A simple office archive clear-out process
If you need a practical starting point, use this process:
- Walk the archive area and estimate volume.
- Group boxes by department or record type.
- Remove obvious non-records and duplicates where safe to do so.
- Check retention rules before disposing of anything.
- Flag confidential or restricted records.
- Create a simple box list.
- Decide what needs OCR or indexing.
- Agree file naming and folder structure.
- Confirm where digital files should be delivered.
- Scan a sample before the full project if needed.
- Review the sample with someone who uses the records.
- Approve the full scanning project.
- Review delivered files.
- Decide whether originals are returned, stored or shredded.
That is enough structure to keep the project controlled without making it overcomplicated.
When to ask for help
You should consider getting help if:
- You have a large number of archive boxes
- The records are sensitive
- You need searchable PDFs
- You need indexing
- You are preparing for an office move
- Staff keep getting interrupted to find old records
- You are unsure what should be scanned or destroyed
- You need a clear digital structure after scanning
- You want documents uploaded into SharePoint, OneDrive or another system
The earlier you ask, the easier it is to shape the project properly.
A good supplier should not only ask “how many boxes?”
They should also ask how you need to find, use and control the information afterwards.
Final thought: clear the paper, but keep control of the information
An archive clear-out is a good opportunity to reduce paper, free space and make old records easier to access.
But scanning should not simply move the problem from shelves into folders.
Before scanning, sort the records, agree the structure, check the retention position, decide the naming rules and think about the people who need to find the files later.
That is how an archive scanning project becomes more than a tidy-up.
It becomes a practical improvement in how the business handles information.
If your office archive is ready for scanning, use this checklist first.

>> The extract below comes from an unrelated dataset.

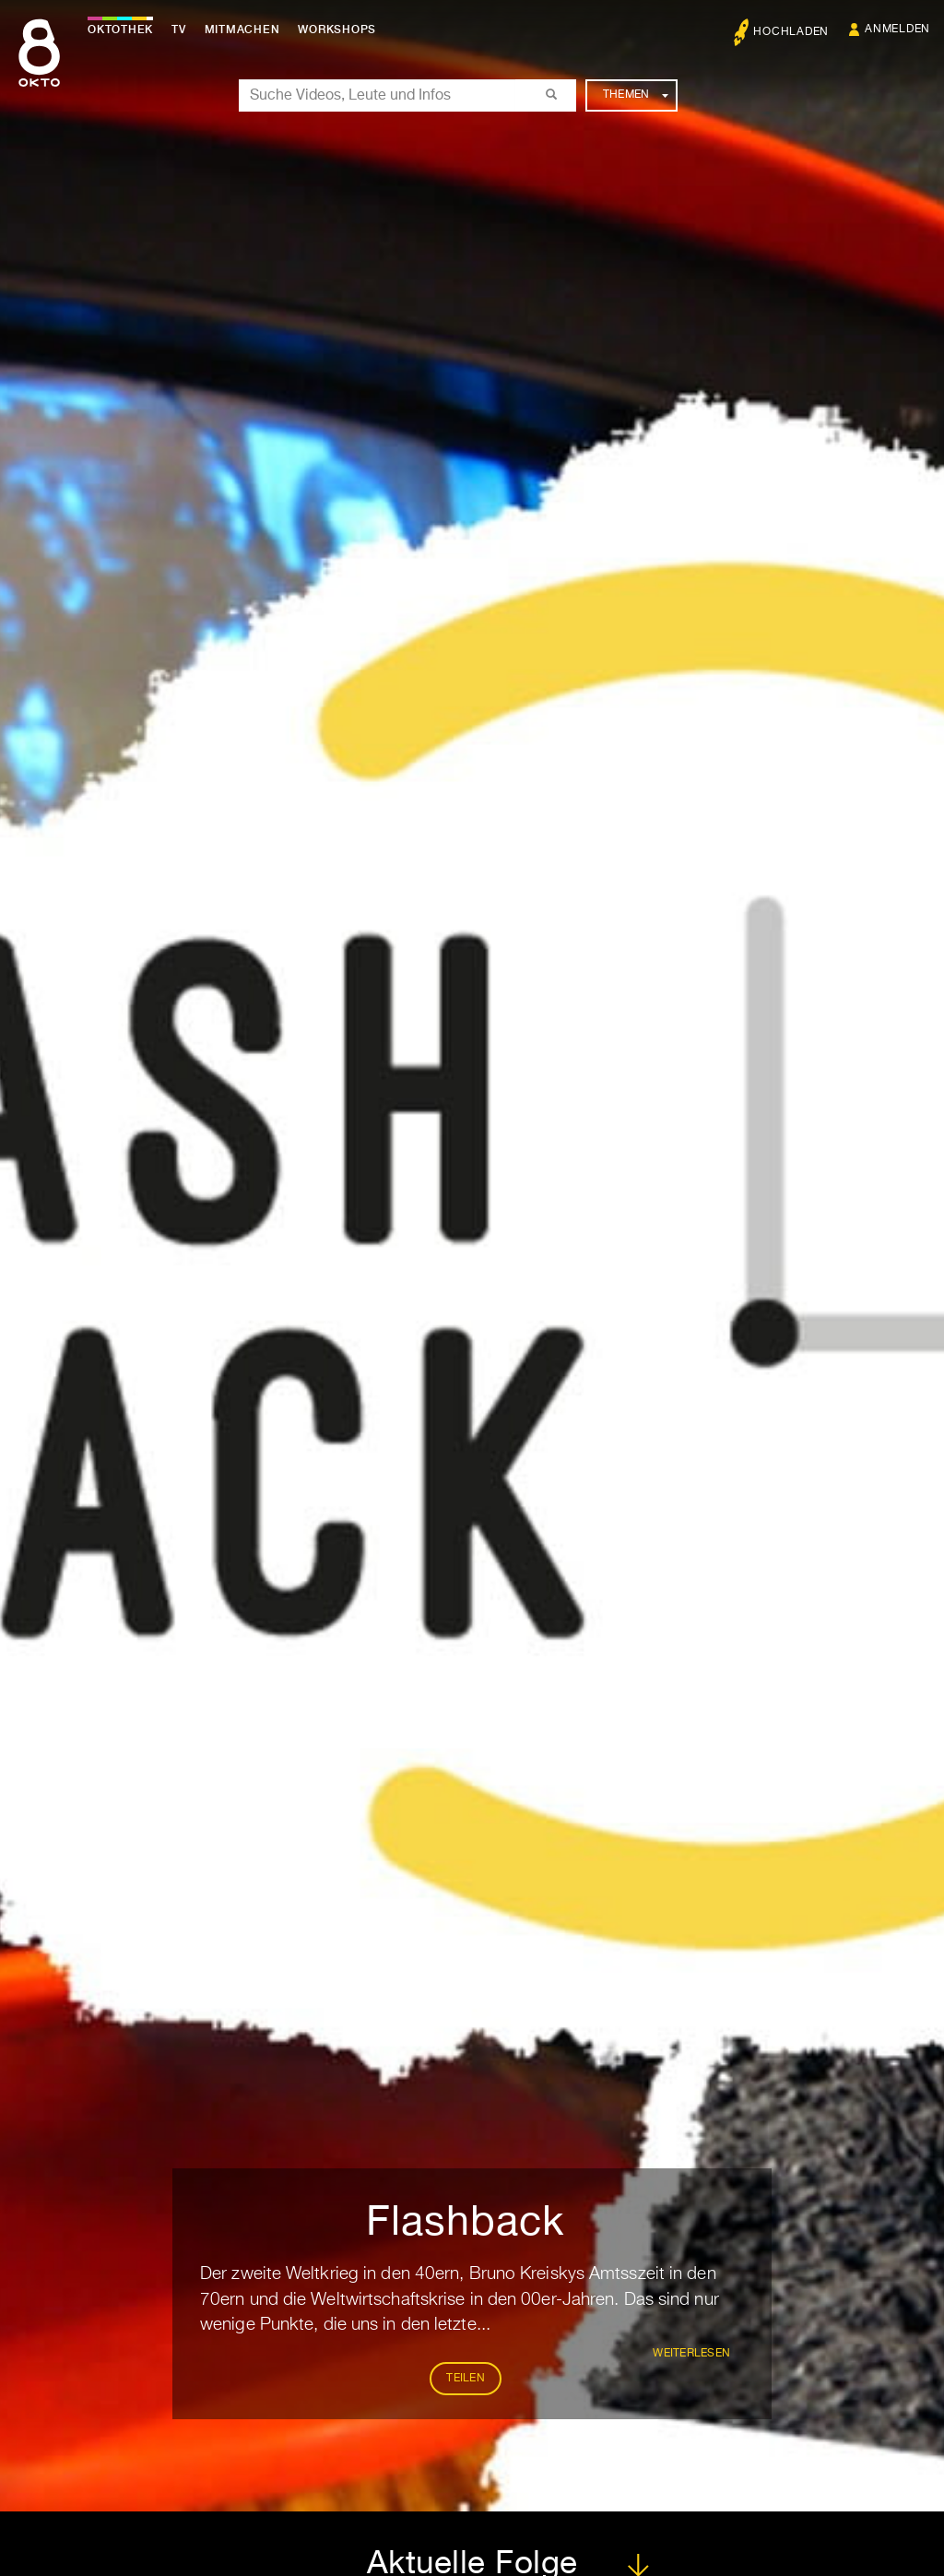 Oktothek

Then request a document scanning quote from DocR and we can help you turn paper records into searchable digital files that are easier to find, use and control.
FAQs
Should we sort archive boxes before scanning?
Yes. You do not need to make every box perfect, but basic sorting helps reduce cost, confusion and unnecessary scanning. At minimum, group boxes by record type, department, date range and confidentiality level.
Should we scan every document in the archive?
Not always. Some documents may be duplicates, expired records, blank forms or items that no longer need to be retained. Check your retention rules before deciding what should be scanned, returned or securely shredded.
What does OCR mean in document scanning?
OCR means Optical Character Recognition. It turns scanned images into searchable text, so users can search inside PDFs for names, numbers, dates, references and keywords.
What is the best file format for scanned archive records?
For many business archives, searchable PDF or PDF/A is a practical option. The right format depends on how the files will be stored, whether they need long-term retention and whether they will be imported into another system.
How do we know how many archive boxes need scanning?
Start with a simple box count, then note the type of records, condition, foldering and whether the documents are loose, stapled or bound. A scanning supplier can then help estimate pages and quote more accurately.